I still have a lot to learn from you guys. I suppose the next I want to research on is how to pollinate the flower. Anyone know where I can find article on that or anyone can share thier experience?

Thanks.

BTW, with the rate of this crypt growing, I should have some plantlet to share/exchange in the near future. 

Yoong


----------



## crypts (Jan 4, 2008)

Nice pix. The flower look different from Johors purpurea.

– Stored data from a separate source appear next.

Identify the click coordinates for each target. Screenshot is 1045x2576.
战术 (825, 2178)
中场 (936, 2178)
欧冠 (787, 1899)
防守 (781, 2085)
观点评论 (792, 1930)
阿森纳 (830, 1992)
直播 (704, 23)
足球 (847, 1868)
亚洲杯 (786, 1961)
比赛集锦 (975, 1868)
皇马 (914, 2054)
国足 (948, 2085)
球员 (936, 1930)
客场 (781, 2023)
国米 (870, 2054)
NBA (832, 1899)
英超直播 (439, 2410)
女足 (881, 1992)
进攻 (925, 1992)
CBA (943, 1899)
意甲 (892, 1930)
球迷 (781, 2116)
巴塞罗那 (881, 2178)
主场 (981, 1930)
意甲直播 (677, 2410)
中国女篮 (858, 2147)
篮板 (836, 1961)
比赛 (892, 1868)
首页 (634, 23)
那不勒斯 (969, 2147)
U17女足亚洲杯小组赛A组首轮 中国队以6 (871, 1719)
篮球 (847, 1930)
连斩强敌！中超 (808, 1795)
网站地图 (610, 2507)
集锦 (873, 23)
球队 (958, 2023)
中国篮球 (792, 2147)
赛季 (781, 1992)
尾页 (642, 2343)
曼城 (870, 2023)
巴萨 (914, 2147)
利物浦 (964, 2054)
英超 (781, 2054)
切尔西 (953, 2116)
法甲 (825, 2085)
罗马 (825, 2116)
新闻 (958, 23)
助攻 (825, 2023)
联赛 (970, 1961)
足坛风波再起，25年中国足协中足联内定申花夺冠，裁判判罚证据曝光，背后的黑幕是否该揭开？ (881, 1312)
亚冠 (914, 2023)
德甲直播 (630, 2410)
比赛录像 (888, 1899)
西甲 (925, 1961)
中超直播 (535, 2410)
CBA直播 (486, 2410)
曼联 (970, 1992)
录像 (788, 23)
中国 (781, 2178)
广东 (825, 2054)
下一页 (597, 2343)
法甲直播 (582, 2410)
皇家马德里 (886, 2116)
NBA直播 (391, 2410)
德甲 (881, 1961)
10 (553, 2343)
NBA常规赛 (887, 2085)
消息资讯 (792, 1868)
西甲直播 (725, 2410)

http://natureye.com/cryptocorynes/cryptocoryne-purpurea-gallery.html


----------



## jazzlvr123 (Apr 29, 2007)

very nice picture taking congrats on the flower


----------



## Yoong (Nov 26, 2007)

Crypts and Jazzlvr123,
Nice for the nice comment. This crypt is quite easy to plant. They are growing well, sending out runners and growing plantlets.

Yoong


----------



## ts168 (Apr 13, 2004)

I love the red color of the flower. cheers.


----------



## Xema (Mar 24, 2004)

Really cool!!

I think I will copy your style of showing the spate for me new zonata sphate which is coming up.


----------



## Yoong (Nov 26, 2007)

Xema said:


> Really cool!!
> 
> I think I will copy your style of showing the spate for me new zonata sphate which is coming up.


Xema,
I am looking forward to see your pictures. You and Ghazanfar take amazing close up pics. I think I need to get a micro lens in order to get those reasult.

Yoong


----------